Tu iras devant César

Paul était venu à Jérusalem pour célébrer la fête de la Pentecôte et pour apporter les dons collectés par les Églises de la diaspora (Actes 21 : 17‑20, Nouvelle édition de Genève sauf indication contraire ; voir aussi Actes 20 : 16 ; 24 : 17 ; Romains 15 : 25‑31). Au début, tout se passa bien.

Cependant, connaissant le risque d’opposition locale à l’encontre de « l’apôtre des gentils », Jacques et les anciens lui conseillèrent de prendre part à un rituel de sept jours en accompagnant quatre autres partisans juifs de Jésus qui avaient fait vœu de se purifier devant Dieu. Ils lui demandèrent également de faire preuve de générosité en payant pour ces hommes les dépenses afférentes. D’après eux, cela atténuerait la rumeur qui parcourait les membres de l’Église juive selon laquelle Paul ne se conformait pas à la loi et qu’il apprenait aux juifs de la diaspora à négliger l’enseignement de Moïse concernant la circoncision des garçons et le respect des traditions. Par ailleurs, ils avaient déjà écrit aux croyants gentils une lettre, toujours applicable, afin d’indiquer quatre critères tangibles à observer pour entrer dans la communauté spirituelle d’Israël – et, par implication, l’obligation de la circoncision pour les hommes adultes n’était plus de rigueur (Acte 21 : 25 ; voir aussi Actes 15).

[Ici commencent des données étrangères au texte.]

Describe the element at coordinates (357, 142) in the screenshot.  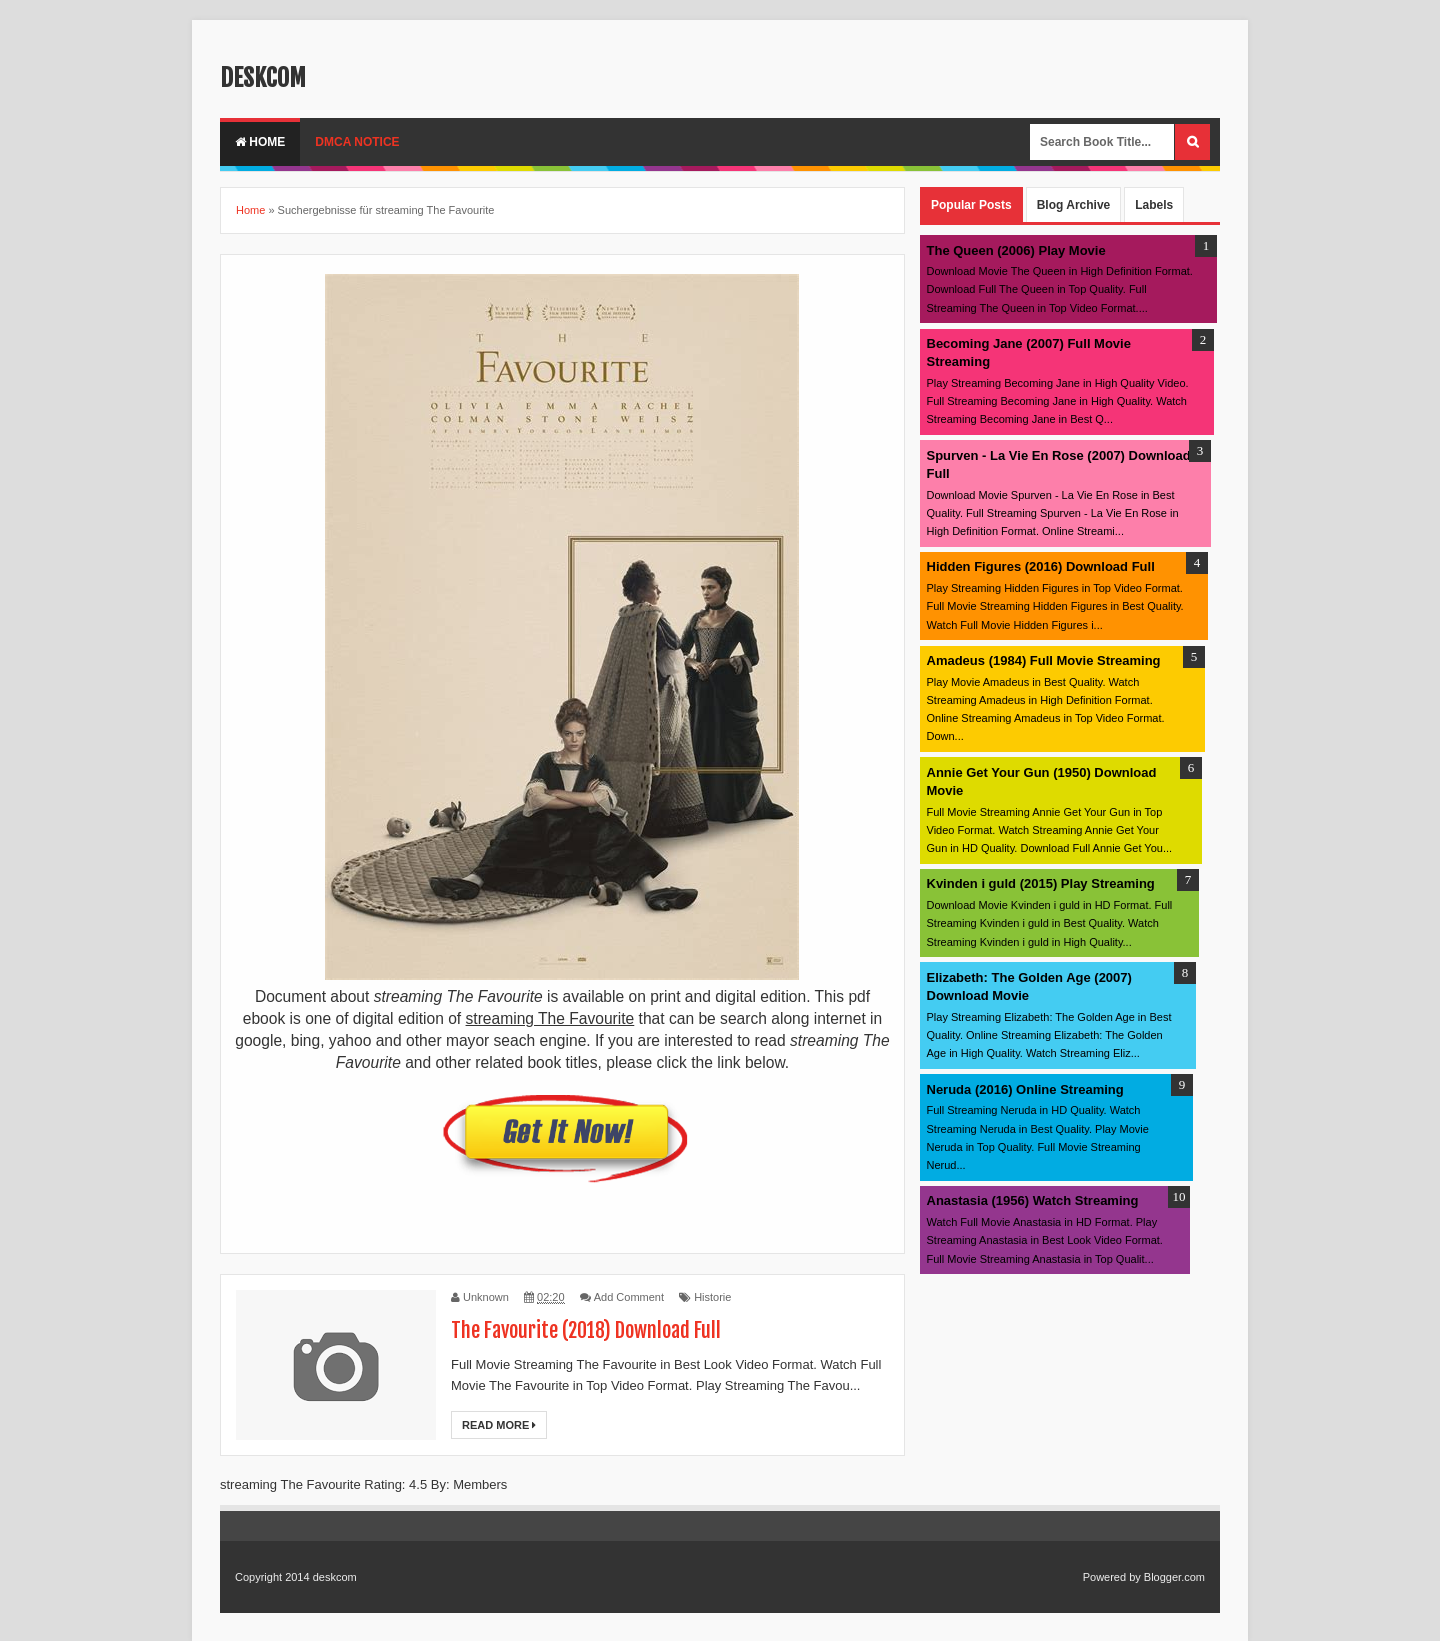 I see `DMCA Notice` at that location.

Paul se plia à la requête des anciens. Pourtant, sa semaine de purification presque terminée, il fut accosté au temple, non par des condisciples, mais par des juifs non croyants venus d’Asie – sans doute eux aussi à Jérusalem pour la fête de Pentecôte. Ses agresseurs, probablement originaires d’Éphèse, attirèrent l’attention sur lui, le présentant comme « l’homme qui prêche partout et à tout le monde contre le peuple, contre la loi et contre ce lieu » (Actes 21 : 28). Ils l’accusèrent aussi de profaner le temple en amenant des gentils dans la partie réservés aux fidèles juifs. Il s’agissait d’une fausse accusation, puisqu’ils l’avaient simplement vu en ville en compagnie de Trophime, un Éphésien païen.

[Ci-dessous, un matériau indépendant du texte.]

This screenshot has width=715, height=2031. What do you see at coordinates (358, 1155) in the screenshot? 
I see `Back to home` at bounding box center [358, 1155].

L’agitation qui s’ensuivit attira sur place la garde composée de soldats et de centurions de la garnison romaine, ainsi que Claudius Lysias, leur commandant ou tribun. Leur arrivée interrompit la foule qui rouait Paul de coups après l’avoir traîné dans la Cour des Gentils, le portail du temple ayant été fermé pour que l’apôtre ne puisse pas y trouver asile et pour que la partie sacrée ne soit pas souillée par un meurtre.

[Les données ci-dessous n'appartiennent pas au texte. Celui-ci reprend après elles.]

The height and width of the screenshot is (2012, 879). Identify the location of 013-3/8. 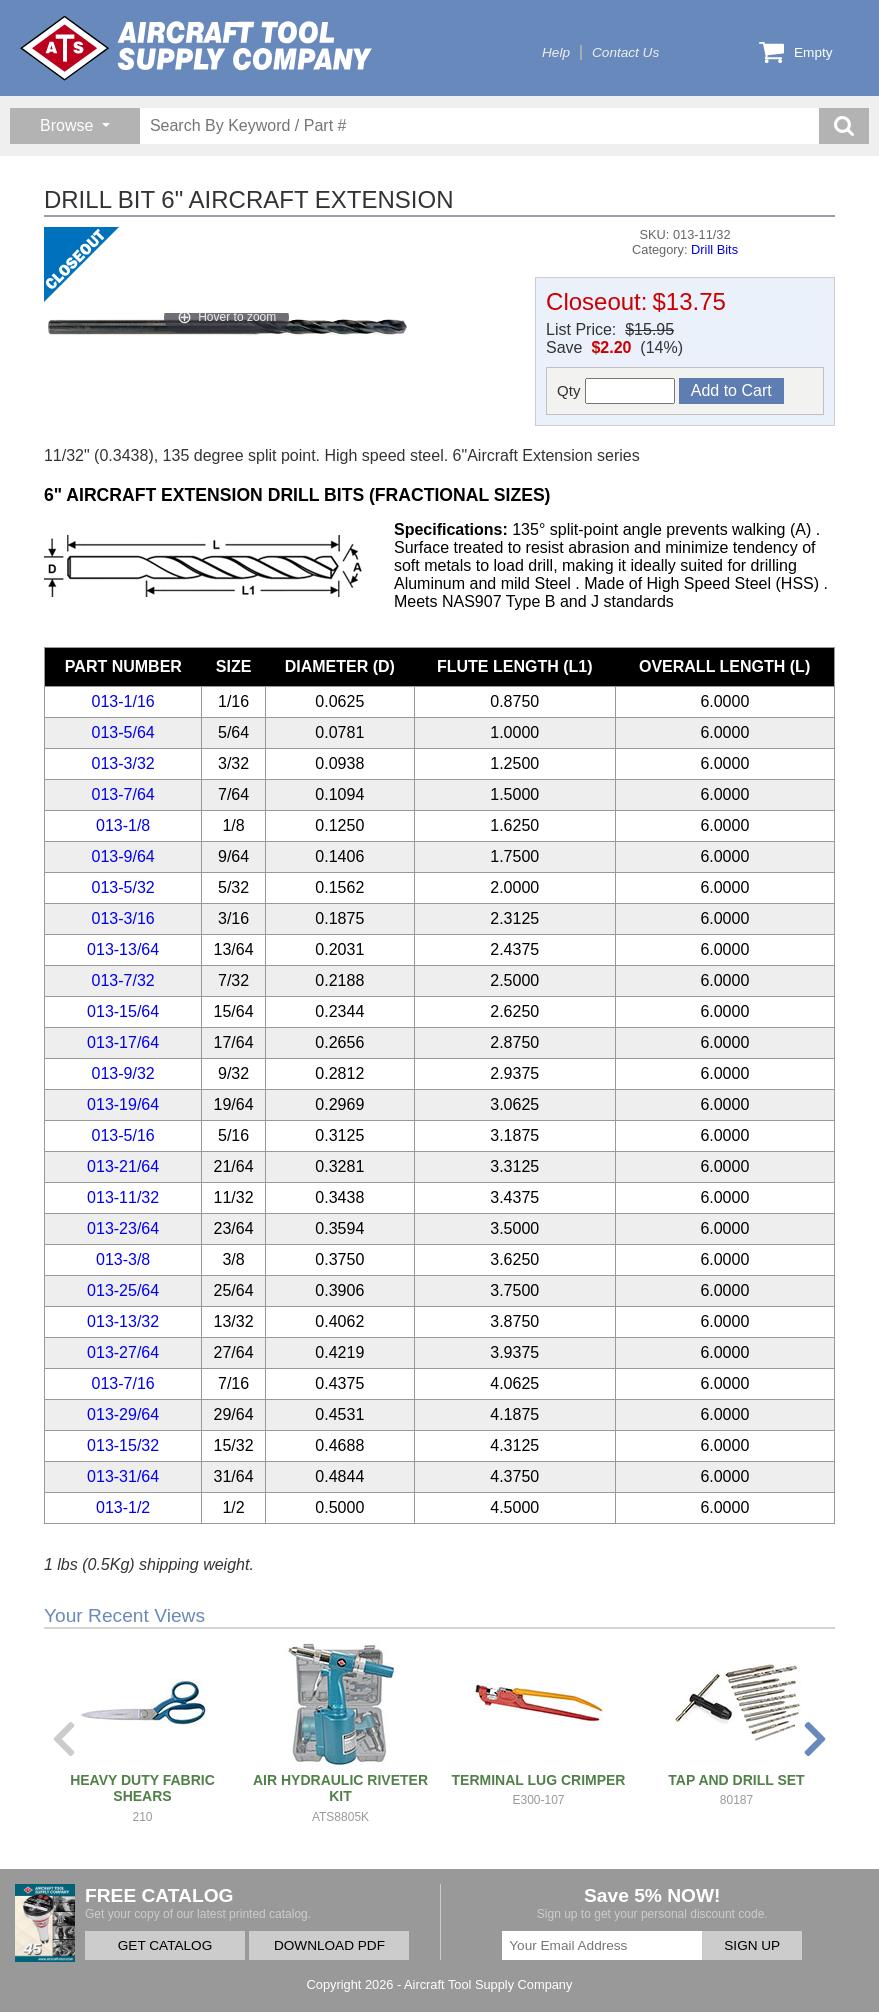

Le tribun fit arrêter et enchaîner Paul, puis tenta d’établir ce qui s’était passé. Cependant, la foule était tellement excitée et bruyante qu’il lui fut impossible d’obtenir un récit clair. Paul fut escorté jusqu’à la caserne, probablement à la forteresse Antonia voisine, où les soldats le portèrent en haut des marches afin de le préserver de la foule qui réclamait toujours sa mise à mort. Sur les marches, Paul s’adressa à Claudius Lysias en grec pour demander l’autorisation de parler à la population. Le tribun accepta, surpris que le prisonnier sache parler cette langue : il pensait que Paul était un égyptien recherché, chef d’un groupe de 4000 terroristes ou sicarii (assassins). Cet Égyptien est d’ailleurs mentionné par l’historien juif Josèphe pour avoir sévi pendant le mandat de Félix, le procurateur romain de Palestine (de 52 à 60 de notre ère) devant lequel l’apôtre n’allait pas tarder à comparaître. Paul répondit au tribun qu’au contraire, il était citoyen juif de Tarse, en Cilicie, renommée comme centre d’instruction hellénique (versets 37‑39).

UNE HABILE DÉFENSE

Ayant l’autorisation de prendre la parole, Paul leva la main et la foule s’apaisa. Ce qui suit montre une fois encore son habileté à communiquer avec son auditoire de manière sobre et efficace. Après s’être si bien adressé en grec au commandant quelques instants plus tôt, il se tourna vers la foule meurtrière et leur parla avec politesse dans un dialecte hébraïque, l’araméen. Il commença de manière à susciter leur attention : « Frères et pères [ou "Anciens et compagnons"], écoutez-moi pendant que j’explique pourquoi je ne suis pas coupable » (Actes 22 : 1, paraphrasé). Le récit de Luc précise que « lorsqu’ils entendirent qu’il leur parlait en langue hébraïque, ils redoublèrent de silence » (verset 2).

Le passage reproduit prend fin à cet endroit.